No-one is held to account because they are untouchable. McGuire has too much power, Wilson, because she’s female. Is she protected by sexism, or is that sexist to consider? Hopefully neither.

“As a journalist with strong opinions I fully expect strong feedback. Every time I write a column which might hurt someone I’m fully cognisant of how that subject will feel and respond,” she says.

Is that right though? James Hird is far from a Saint worthy of our sympathy but the campaign she had against him, how cognisant was she? She didn’t care one iota. She sacked him, got it wrong, and then refused to apologise.

“No journalist, no commentator, male or female, should have to put up with personal attacks,” she adds. Her continual, unsolicited campaign against Brayshaw’s chairmanship is nothing but utterly personal, get serious. Not as offensive as sexism or domestic violence, but a personal attack nonetheless.

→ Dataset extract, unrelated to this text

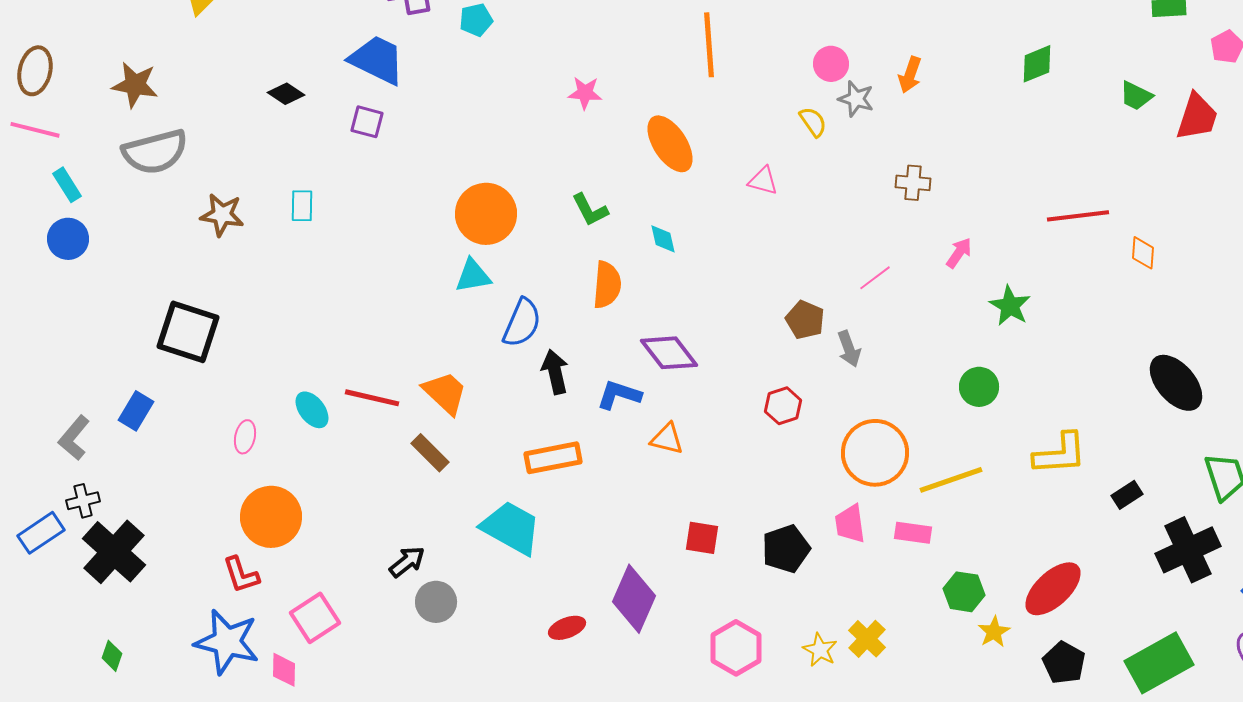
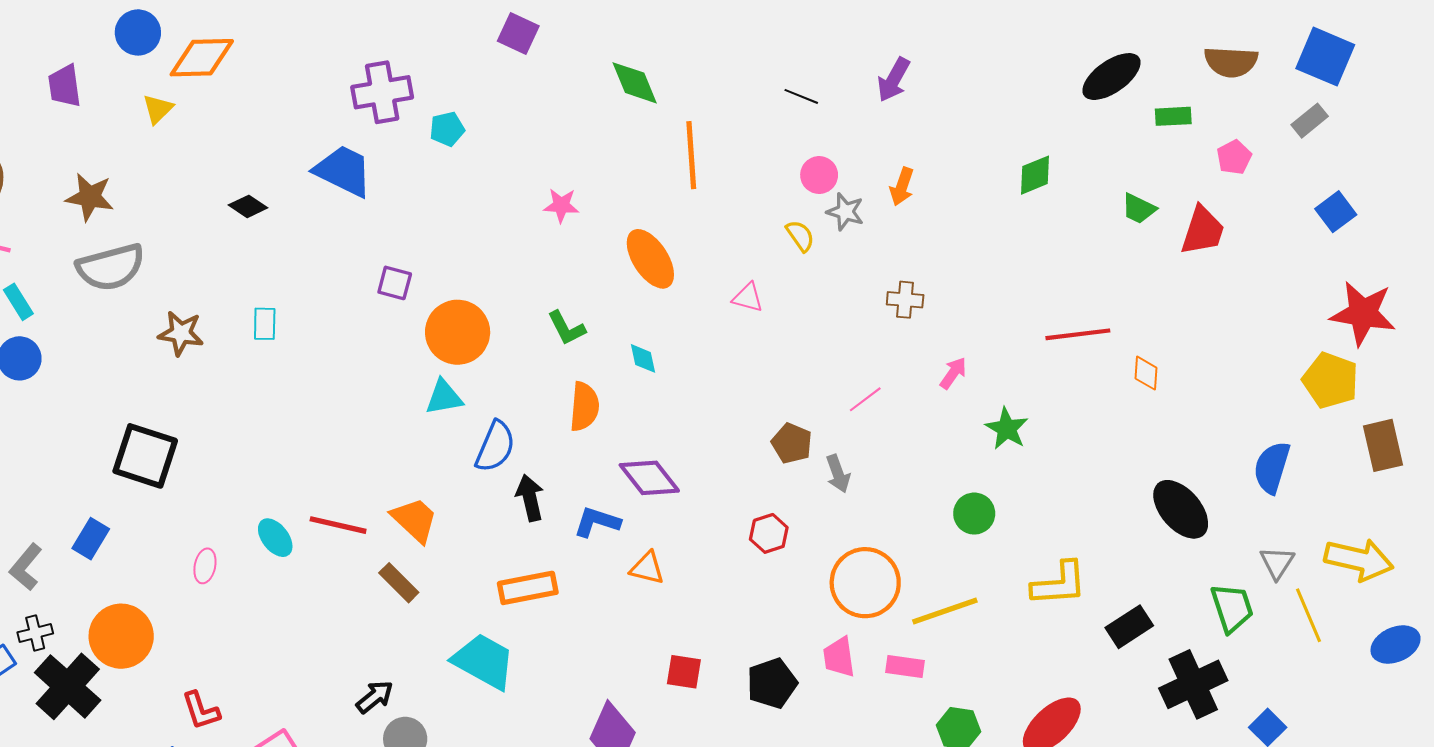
purple square: (367, 122) -> (395, 283), moved
black rectangle: (1127, 495) -> (1129, 627), size x1.4
orange circle: (271, 517) -> (121, 636), moved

Caroline Wilson will be fine.  She had a right to be offended but her outrage intensifies because it was from her media enemies. If it was from someone she liked, namely a Collingwood premiership captain, it was a non-story.

Tony Shaw went on radio, he said he had done nothing wrong and was emotional because this was tarnishing his reputation. It has come to this now?! Get seriouser.

Those up in arms about this story, which has made something of it so many days after it occurred, do so because of the media battlefield, do so because of personalities and brands involved and because of a disdain for someone involved, possibly even with a media vehicle to air it.

Not because of a deep ceded disgust for the content that went to air or for a true and genuine empathy for the real victims.

Are the comments wrong? Yes. Is Wilson entitled to be offended by Triple M and not by Tony Shaw? Sure. Could Shaw’s comments be seen as awful as those on the FM dial? Bloody too right they could, and from there it’s no longer about Wilson, it’s about the true victims of this saga.

The voiceless sufferers of domestic violence who don’t get to pick and choose when they are offended by fellow media enemies, with brands to protect and reputations to maintain.

Domestic violence is not to be taken lightly and be paid lip service like that.

And finally, in this precise context the one I feel most sorry for isn’t Wilson at all; it’s the hard work of Neale Daniher. He is someone who is terminally ill, who is going above and beyond and is truly making a difference. His fundraising abilities are astonishing and have been shamefully hijacked by personalities who should know better. 

His tireless work and stunning legacy will save lives – Wilson, McGuire, the lot of them couldn’t give a stuff about anyone other than themselves.